■ Activity ■
Copy out each line containing "eres" from the entries below.

++++ Exercise material ++++

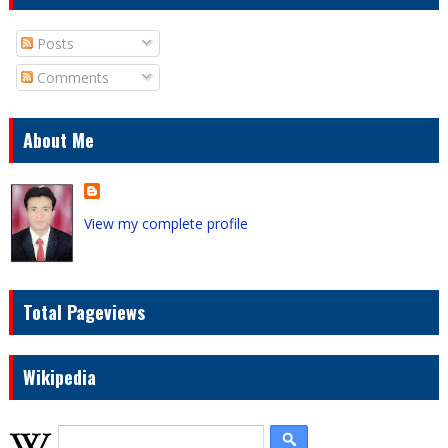
Posts
Comments
About Me
View my complete profile
Total Pageviews
Wikipedia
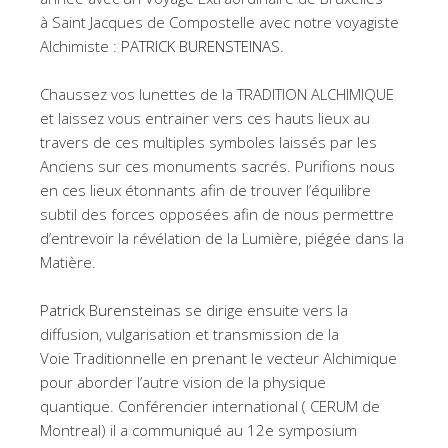
à Saint Jacques de Compostelle avec notre voyagiste
Alchimiste :
PATRICK BURENSTEINAS
.
Chaussez vos lunettes de la TRADITION ALCHIMIQUE
et laissez vous entrainer vers ces hauts lieux au
travers de ces multiples symboles laissés par les
Anciens sur ces monuments sacrés. Purifions nous
en ces lieux étonnants afin de trouver l’équilibre
subtil des forces opposées afin de nous permettre
d’entrevoir la révélation de la Lumière, piégée dans la
Matière.
Patrick Burensteinas
se dirige ensuite vers la
diffusion, vulgarisation et transmission de la
Voie Traditionnelle en prenant le vecteur Alchimique
pour aborder l’autre vision de la physique
quantique. Conférencier international ( CERUM de
Montreal) il a communiqué au 12e symposium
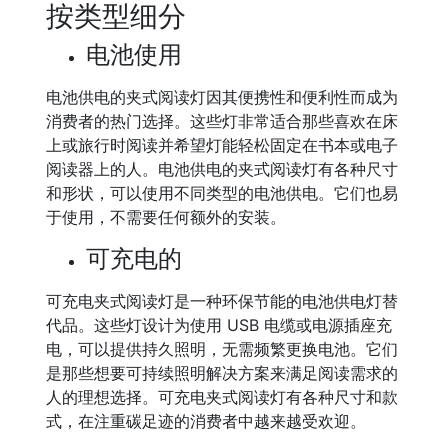
按类型细分
电池使用
电池供电的夹式阅读灯因其便携性和便利性而成为
消费者的热门选择。这些灯非常适合那些喜欢在床
上或旅行时阅读并希望灯能轻松固定在书本或电子
阅读器上的人。电池供电的夹式阅读灯有各种尺寸
和形状，可以使用不同类型的电池供电。它们也易
于使用，不需要任何额外的安装。
可充电的
可充电夹式阅读灯是一种环保节能的电池供电灯替
代品。这些灯设计为使用 USB 电缆或电源插座充
电，可以提供持久照明，无需频繁更换电池。它们
是那些想要可持续照明解决方案来满足阅读需求的
人的理想选择。可充电夹式阅读灯有各种尺寸和款
式，在注重碳足迹的消费者中越来越受欢迎。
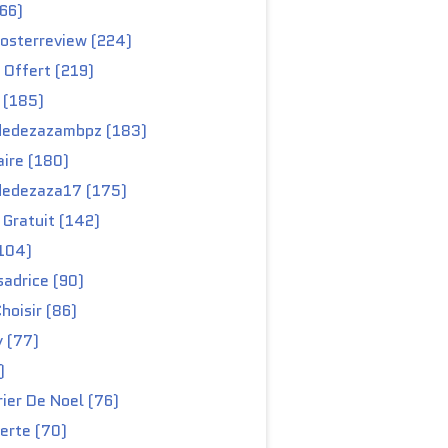
66)
osterreview (224)
 Offert (219)
 (185)
edezazambpz (183)
ire (180)
edezaza17 (175)
Gratuit (142)
104)
adrice (90)
hoisir (86)
y (77)
)
ier De Noel (76)
erte (70)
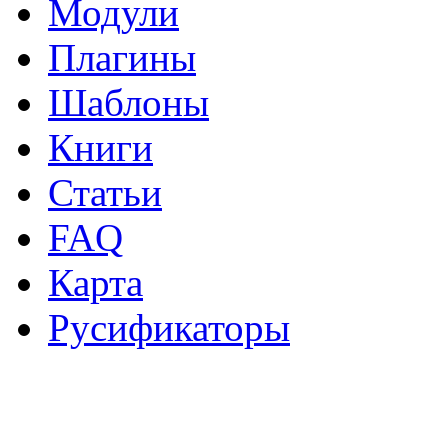
Модули
Плагины
Шаблоны
Книги
Статьи
FAQ
Карта
Русификаторы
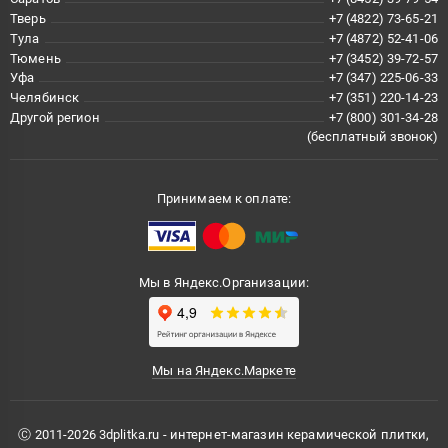
Тверь
+7 (4822) 73-65-21
Тула
+7 (4872) 52-41-06
Тюмень
+7 (3452) 39-72-57
Уфа
+7 (347) 225-06-33
Челябинск
+7 (351) 220-14-23
Другой регион
+7 (800) 301-34-28
(бесплатный звонок)
Принимаем к оплате:
Мы в Яндекс.Организации:
Мы на Яндекс.Маркете
Ⓒ 2011-2026 3dplitka.ru - интернет-магазин керамической плитки,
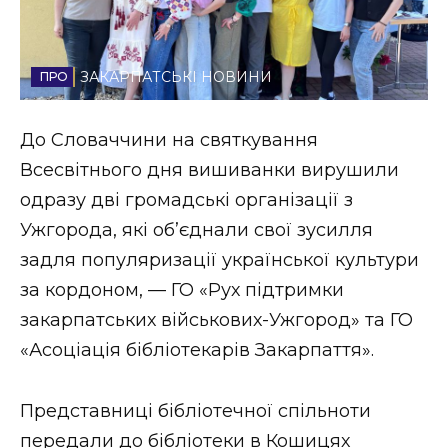
Стиль життя
Втрачений Ужгород
ЗАКАРПАТСЬКІ НОВИНИ
Втрачений Ужгород (відеоверсія)
До Словаччини на святкування
Всесвітнього дня вишиванки вирушили
одразу дві громадські організації з
ЗАКАРПАТСЬКІ НОВИНИ
Ужгорода, які об’єднали свої зусилля
задля популяризації української культури
за кордоном, — ГО «Рух підтримки
НОВИНИ ЗАХІДНОЇ УКРАЇНИ
закарпатських військових-Ужгород» та ГО
«Асоціація бібліотекарів Закарпаття».
ФОТО
Представниці бібліотечної спільноти
передали до бібліотеки в Кошицях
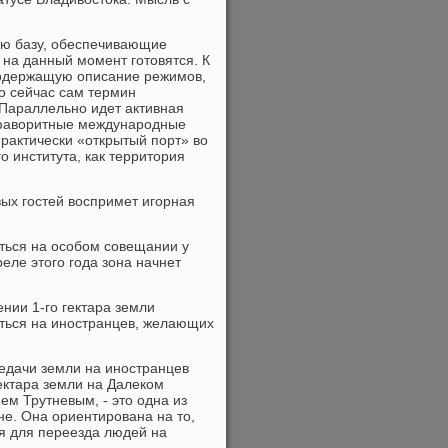
ую базу, обеспечивающие
 на данный момент готовятся. К
содержащую описание режимов,
то сейчас сам термин
 Параллельно идет активная
 фаворитные международные
Практически «открытый порт» во
 института, как территория
вых гостей воспримет игорная
аться на особом совещании у
еле этого года зона начнет
.
нии 1-го гектара земли
яться на иностранцев, желающих
едачи земли на иностранцев
ектара земли на Далеком
м Трутневым, - это одна из
не. Она ориентирована на то,
ия для переезда людей на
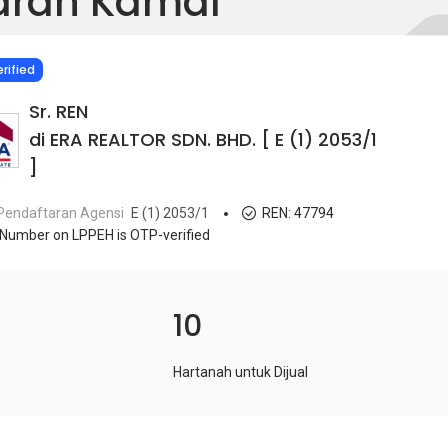
arah Kamal
IED
rified
Sr. REN
di ERA REALTOR SDN. BHD. [ E (1) 2053/1
]
Pendaftaran Agensi
E (1) 2053/1
REN:
47794
Number on LPPEH is OTP-verified
10
Hartanah untuk Dijual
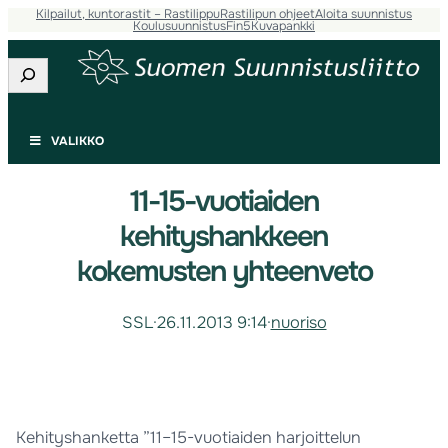
Kilpailut, kuntorastit – Rastilippu
Rastilipun ohjeet
Aloita suunnistus
Koulusuunnistus
Fin5
Kuvapankki
Etsi
VALIKKO
11-15-vuotiaiden
kehityshankkeen
kokemusten yhteenveto
SSL
·
26.11.2013 9:14
·
nuoriso
Kehityshanketta ”11–15-vuotiaiden harjoittelun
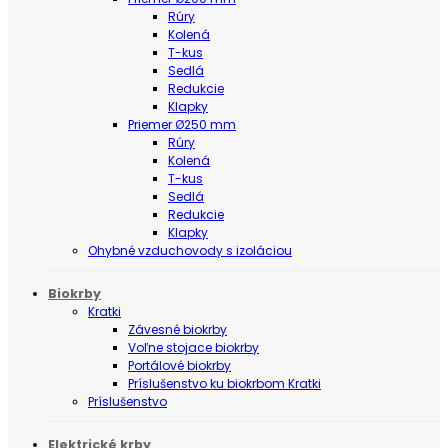
Rúry
Kolená
T-kus
Sedlá
Redukcie
Klapky
Priemer Ø250 mm
Rúry
Kolená
T-kus
Sedlá
Redukcie
Klapky
Ohybné vzduchovody s izoláciou
Biokrby
Kratki
Závesné biokrby
Voľne stojace biokrby
Portálové biokrby
Príslušenstvo ku biokrbom Kratki
Príslušenstvo
Elektrické krby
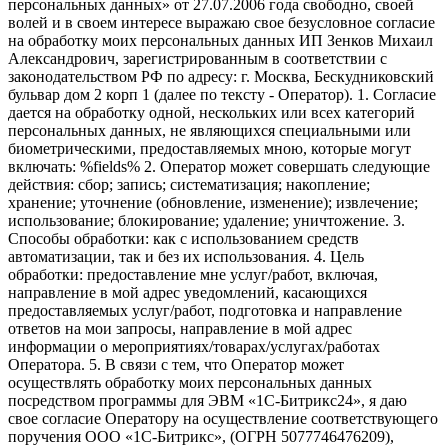
персональных данных» от 27.07.2006 года свободно, своей
волей и в своем интересе выражаю свое безусловное согласие
на обработку моих персональных данных ИП Зенков Михаил
Александрович, зарегистрированным в соответствии с
законодательством РФ по адресу: г. Москва, Бескудниковский
бульвар дом 2 корп 1 (далее по тексту - Оператор). 1. Согласие
дается на обработку одной, нескольких или всех категорий
персональных данных, не являющихся специальными или
биометрическими, предоставляемых мною, которые могут
включать: %fields% 2. Оператор может совершать следующие
действия: сбор; запись; систематизация; накопление;
хранение; уточнение (обновление, изменение); извлечение;
использование; блокирование; удаление; уничтожение. 3.
Способы обработки: как с использованием средств
автоматизации, так и без их использования. 4. Цель
обработки: предоставление мне услуг/работ, включая,
направление в мой адрес уведомлений, касающихся
предоставляемых услуг/работ, подготовка и направление
ответов на мои запросы, направление в мой адрес
информации о мероприятиях/товарах/услугах/работах
Оператора. 5. В связи с тем, что Оператор может
осуществлять обработку моих персональных данных
посредством программы для ЭВМ «1С-Битрикс24», я даю
свое согласие Оператору на осуществление соответствующего
поручения ООО «1С-Битрикс», (ОГРН 5077746476209),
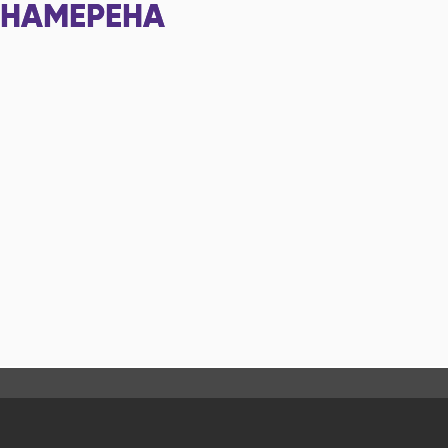
НАМЕРЕНА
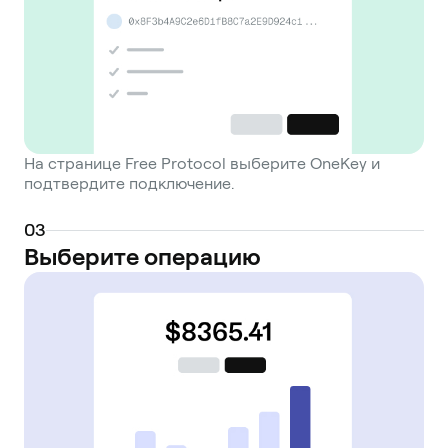
На странице Free Protocol выберите OneKey и
подтвердите подключение.
0
3
Выберите операцию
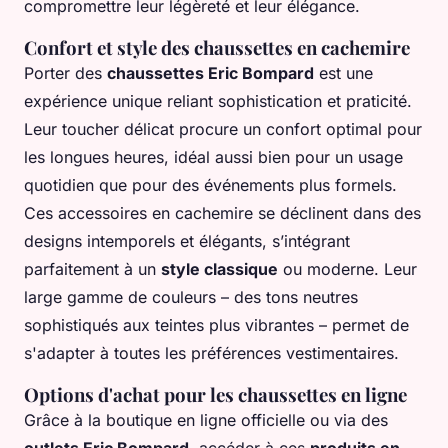
compromettre leur légèreté et leur élégance.
Confort et style des chaussettes en cachemire
Porter des
chaussettes Eric Bompard
est une
expérience unique reliant sophistication et praticité.
Leur toucher délicat procure un confort optimal pour
les longues heures, idéal aussi bien pour un usage
quotidien que pour des événements plus formels.
Ces accessoires en cachemire se déclinent dans des
designs intemporels et élégants, s’intégrant
parfaitement à un
style classique
ou moderne. Leur
large gamme de couleurs – des tons neutres
sophistiqués aux teintes plus vibrantes – permet de
s'adapter à toutes les préférences vestimentaires.
Options d'achat pour les chaussettes en ligne
Grâce à la boutique en ligne officielle ou via des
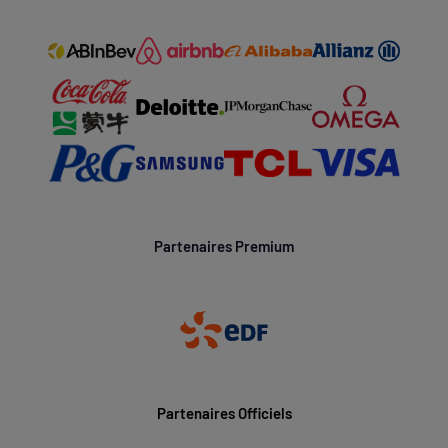
Partenaires Premium
Partenaires Officiels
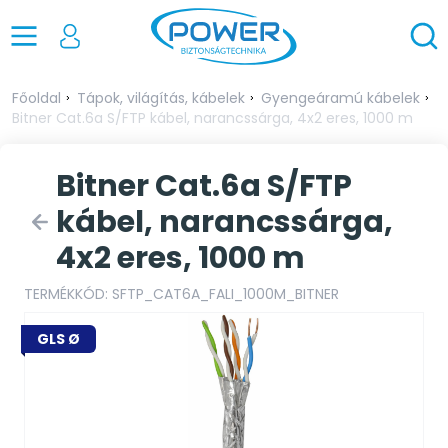
Főoldal
Tápok, világítás, kábelek
Gyengeáramú kábelek
Bitner Cat.6a S/FTP kábel, narancssárga, 4x2 eres, 1000 m
Bitner Cat.6a S/FTP
kábel, narancssárga,
4x2 eres, 1000 m
TERMÉKKÓD: SFTP_CAT6A_FALI_1000M_BITNER
GLS Ø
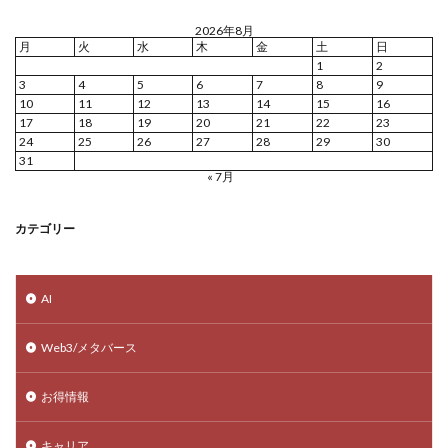
2026年8月
月
火
水
木
金
土
日
1
2
3
4
5
6
7
8
9
10
11
12
13
14
15
16
17
18
19
20
21
22
23
24
25
26
27
28
29
30
31
« 7月
カテゴリー
AI
Web3/メタバース
お得情報
キャリア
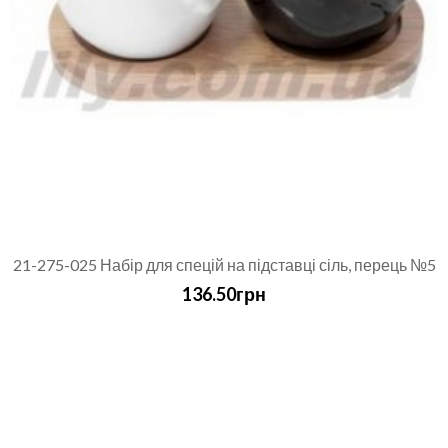
21-275-025 Набір для спецій на підставці сіль, перець №5
136.50грн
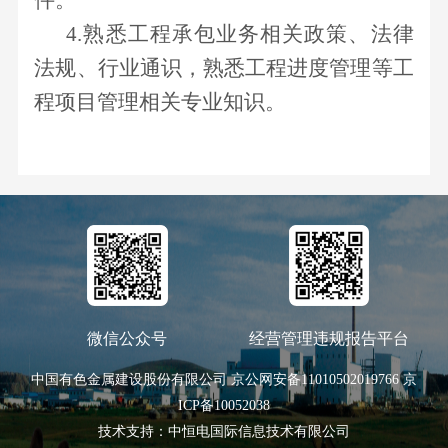
件。
荣
理
4.
熟悉工程承包业务相关政策、法律
出
誉
念
资
法规、行业通识，熟悉工程进度管理等工
社
培
企
程项目管理相关专业知识。
会
训
业
责
教
任
育
联
校
系
园
我
招
们
聘
校
微信公众号
经营管理违规报告平台
园
中国有色金属建设股份有限公司
京公网安备11010502019766
京
招
ICP备10052038
聘
技术支持：中恒电国际信息技术有限公司
社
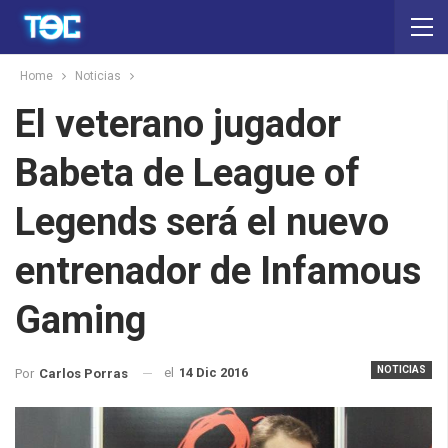
Home
Noticias
El veterano jugador
Babeta de League of
Legends será el nuevo
entrenador de Infamous
Gaming
NOTICIAS
el
14 Dic 2016
Por
Carlos Porras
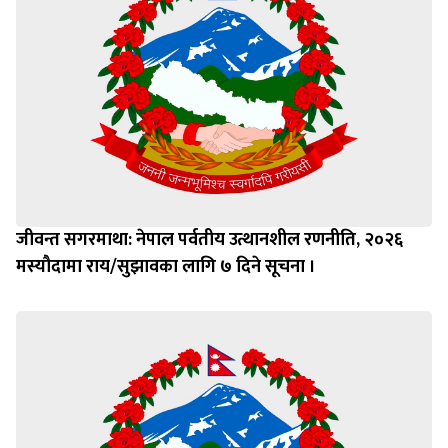
जीवन्त सगरमाथा: नेपाल पर्वतीय उत्थानशील रणनीति, २०२६
मस्यौदामा राय/सुझावका लागि ७ दिने सूचना ।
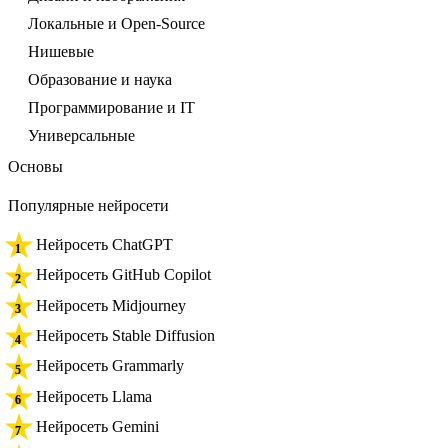
Локальные и Open-Source
Нишевые
Образование и наука
Программирование и IT
Универсальные
Основы
Популярные нейросети
Нейросеть ChatGPT
Нейросеть GitHub Copilot
Нейросеть Midjourney
Нейросеть Stable Diffusion
Нейросеть Grammarly
Нейросеть Llama
Нейросеть Gemini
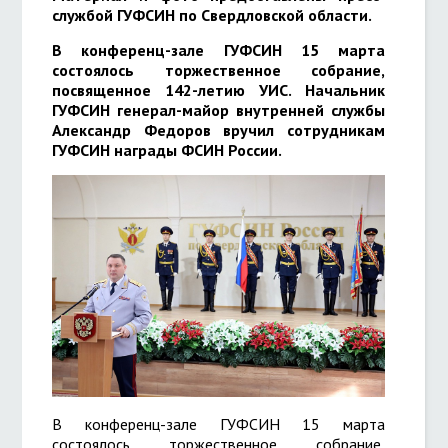
службой ГУФСИН по Свердловской области.
В конференц-зале ГУФСИН 15 марта
состоялось торжественное собрание,
посвященное 142-летию УИС.
Начальник
ГУФСИН генерал-майор внутренней службы
Александр Федоров вручил сотрудникам
ГУФСИН награды ФСИН России.
В конференц-зале ГУФСИН 15 марта
состоялось торжественное собрание,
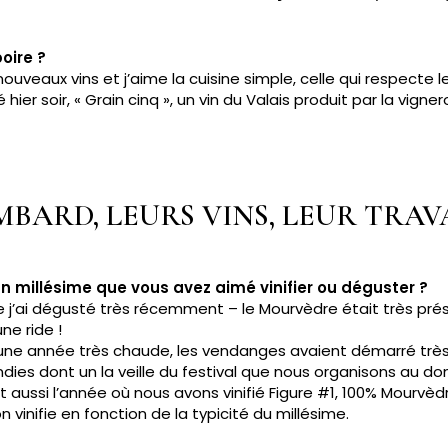
oire ?
 nouveaux vins et j’aime la cuisine simple, celle qui respecte 
té hier soir, « Grain cinq », un vin du Valais produit par la vi
OMBARD,
LEURS VINS, LEUR TRAV
n millésime que vous avez aimé vinifier ou déguster ?
que j’ai dégusté très récemment – le Mourvèdre était très pr
une ride !
17, une année très chaude, les vendanges avaient démarré très
cendies dont un la veille du festival que nous organisons au d
st aussi l’année où nous avons vinifié Figure #1, 100% Mourvèd
vinifie en fonction de la typicité du millésime.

++++

■ Problem solution ■
Bitner Cat.6a S/FTP kábel, narancssárga, 4x2 eres, 1000 m
4x2 eres, 1000 m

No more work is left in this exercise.